Two recent polls yielded similar results on the degree of support for keeping Michigan’s decades-old helmet section in the vehicle code. It requires motorcyclists to wear a US Department of Transportation (DOT) approved helmet. The Macomb Daily poll found 71% say keep the helmet requirement while 26% favored repeal and 2% were undecided. A more scientific EPIC-MRA poll found 68% oppose repealing the helmet law, with 31% wanting to ditch requiring helmets and 1% undecided. The EPIC-MRA poll has a margin of error of 4%.

Motorcyclist killed

Proponents of the helmet law reduced medical costs with helmet use by bikers. Helemt use can significantly reduce injury severity. In fact, a biker who was killed in a helmet protect ride likely would have lived if wearing an approved helmet. There will be increased costs for Michigan residents, both in insurance rates and Medicaid expenses. Michigan is a no-fault state, so if a motorcyclist is hit, it’s the other party’s insurance that pays, not the biker’s.

Opponents of mandatory helmet use say wearing a helmet should be a personal choice. Here’s the rub: 49 states have mandatory seatbelt laws (only New Hampshire does not). How is that any different than choosing to wear a helmet? And yet, with more drivers on the road, traffic fatalities continue to decline, likely due to seatbelt use. It simply does not pass the common sense test to allow one group of road users to choose to stop using the one safety device—a DOT-approved helmet—with any significant chance of minimizing the severity of injuries in an accident.

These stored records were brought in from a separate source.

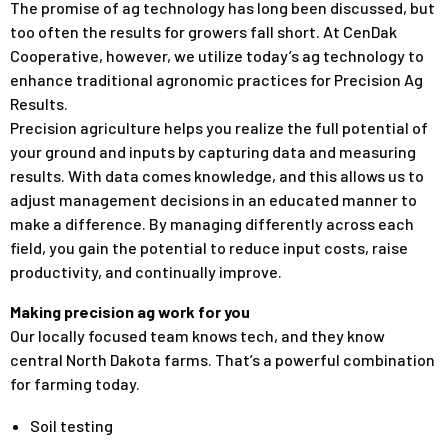
The promise of ag technology has long been discussed, but
too often the results for growers fall short. At CenDak
Cooperative, however, we utilize today’s ag technology to
enhance traditional agronomic practices for Precision Ag
Results.
Precision agriculture helps you realize the full potential of
your ground and inputs by capturing data and measuring
results. With data comes knowledge, and this allows us to
adjust management decisions in an educated manner to
make a difference. By managing differently across each
field, you gain the potential to reduce input costs, raise
productivity, and continually improve.
Making precision ag work for you
Our locally focused team knows tech, and they know
central North Dakota farms. That’s a powerful combination
for farming today.
Soil testing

Save Michigan motorcycle riders. Save your tax dollars. Save your insurance premium costs (both vehicle and health). Tell your State Representative to vote no on SB 291.

Fri, 15 Jul 2011

Green Jobs Evaporating from Michigan

Filed under: Business, Deceit, Economy, Government, Hypocrits, Michigan, Technology, Unemployment — cynicalsynapse @ 10:52 am

Annual green job changes

Riddle me this: how is it that Michigan is the only state to lose so-called green jobs? According to a report released this week by the Brookings Institution, Michigan lost 1,596 “green” jobs from 2003 to 2010. That is a 0.3% decline during each of those 7 years.

With excess manufacturing capability, skilled labor and engineers aching for work, and a good transportation network, Michigan should have been gaining high-tech “green” jobs. Former Gov. Jennifer Granholm (D) made growing the state’s “green” economy a priority of her administration. As recently as two weeks ago, Granholm bragged “green” economy investment helped Michigan:

In the space of about a year and a half. we were able to convince 17 battery companies or their suppliers to locate inside Michigan, and those companies promised to create 63,000 jobs.

Apparently the part Granholm missed was where all those new jobs were going to be. Former Gov. Granholm’s administration focused on growing “green” jobs during most of the time Michigan was actually loses such jobs.